The experimental data needed for the physical-mathematical modeling and the design of the thermal cycle were the relative density (ϕ) and adimensional average grain size (η) of the ferrite specimens compacted at different pressures (P), sintered at different temperatures (T) and with different dwell times (t). The specimens were pressed at six pressures (50–300MPa), sintered in air in an electric laboratory kiln at ten peak sintering temperatures (900–1200°C) and eleven dwell times (0–30h), using a three-stage thermal cycle described in previous papers [40,41]. The methods used to determine the relative density (ϕ) and the adimensional average grain size (η) of the sintered specimens are also described in the aforementioned previous papers [40,41].
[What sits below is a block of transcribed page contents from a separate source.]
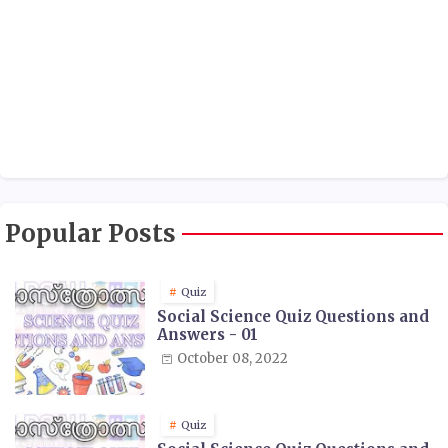
Popular Posts
Quiz
Social Science Quiz Questions and
Answers - 01
October 08, 2022
Quiz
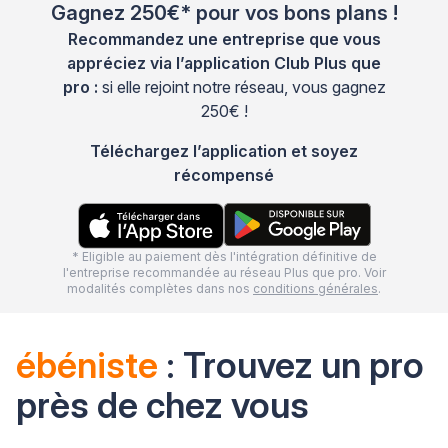
Gagnez 250€* pour vos bons plans !
Recommandez une entreprise que vous
appréciez via l’application Club Plus que
pro :
si elle rejoint notre réseau, vous gagnez
250€ !
Téléchargez l’application et soyez
récompensé
* Eligible au paiement dès l'intégration définitive de
l'entreprise recommandée au réseau Plus que pro. Voir
modalités complètes dans nos
conditions générales
.
ébéniste
: Trouvez un pro
près de chez vous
Figs. 5 and 6 depict the evolution of the relative density and adimensional average grain size of the studied specimens (fired at sintering temperatures of 975°C, 1000°C, 1025°C, 1050°C, 1075°C and 1100°C) with sintering time (zero sintering time corresponds to the attainment of the uniform setting temperature). The dots correspond to the experimental data. The experimental data corresponding to the highest (1150°C and 1200°C) and lowest (900°C and 950°C) sintering temperatures have not been modeled, because the model was proposed for normal grain growth at the final stage of sintering. However, for the mentioned highest temperatures, exaggerated and heterogeneous grain growth was observed, while for the lowest the sintering process seems to be developed at the intermediate and not the final stage.

Fig. 5.

Relative sintered density (ϕ) as a function of sintering time at 975, 1000, 1025, 1050, 1075 and 1100°C. The discrete points represent the experimental data while the lines correspond to the results obtained by the simultaneous integration of Eqs. (13) and (14).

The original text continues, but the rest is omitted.